-- DATA RECORDS follows --
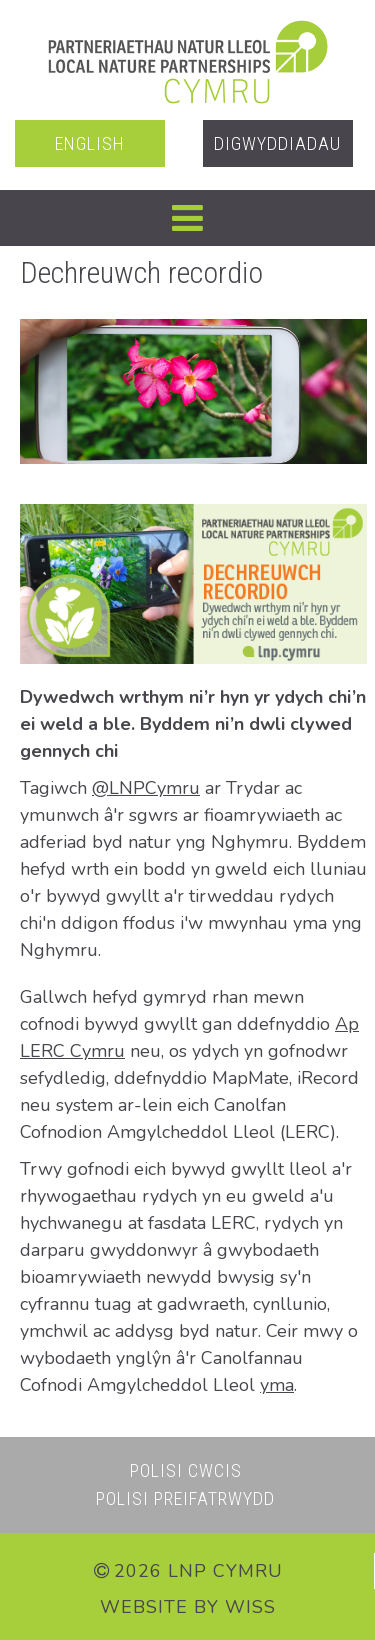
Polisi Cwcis (186, 1470)
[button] (187, 218)
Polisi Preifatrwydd (185, 1498)
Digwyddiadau (277, 143)
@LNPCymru (146, 788)
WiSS (250, 1607)
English (90, 143)
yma (277, 1385)
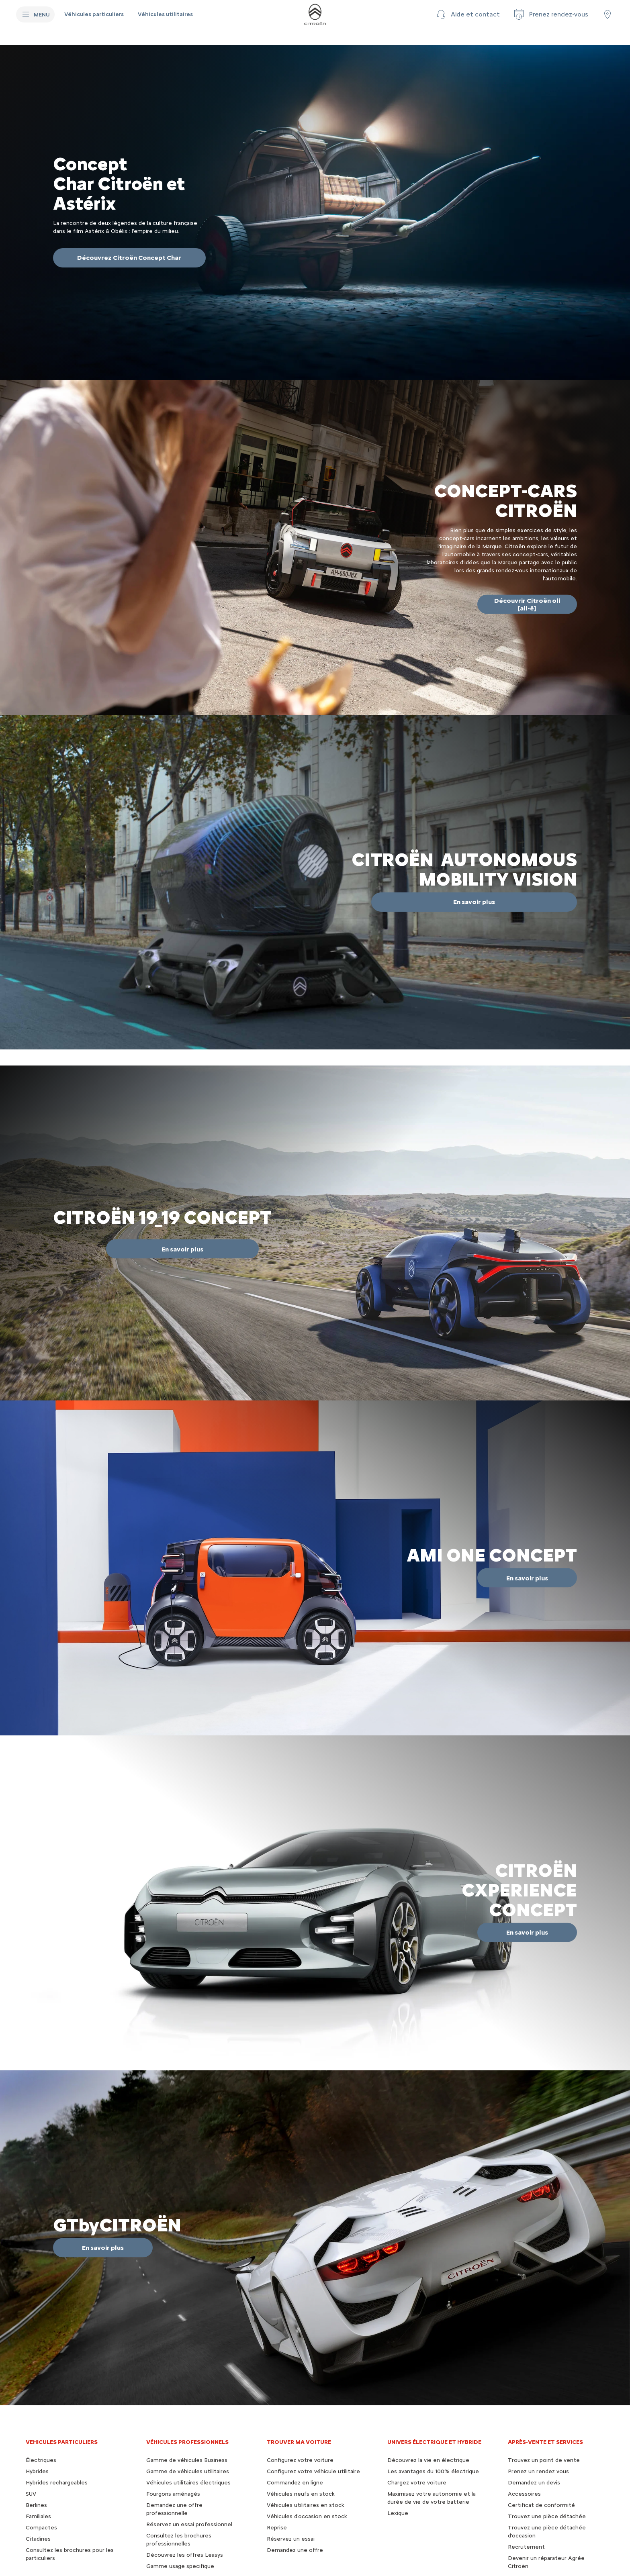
-- DATA RECORDS concluded --
REQUIRED WORK> Set the entire listing down again, exact in every line, without any pictures.

SOLUTION BELOW>
Polisi Cwcis (186, 1470)
[button] (187, 218)
Polisi Preifatrwydd (185, 1498)
Digwyddiadau (277, 143)
@LNPCymru (146, 788)
WiSS (250, 1607)
English (90, 143)
yma (277, 1385)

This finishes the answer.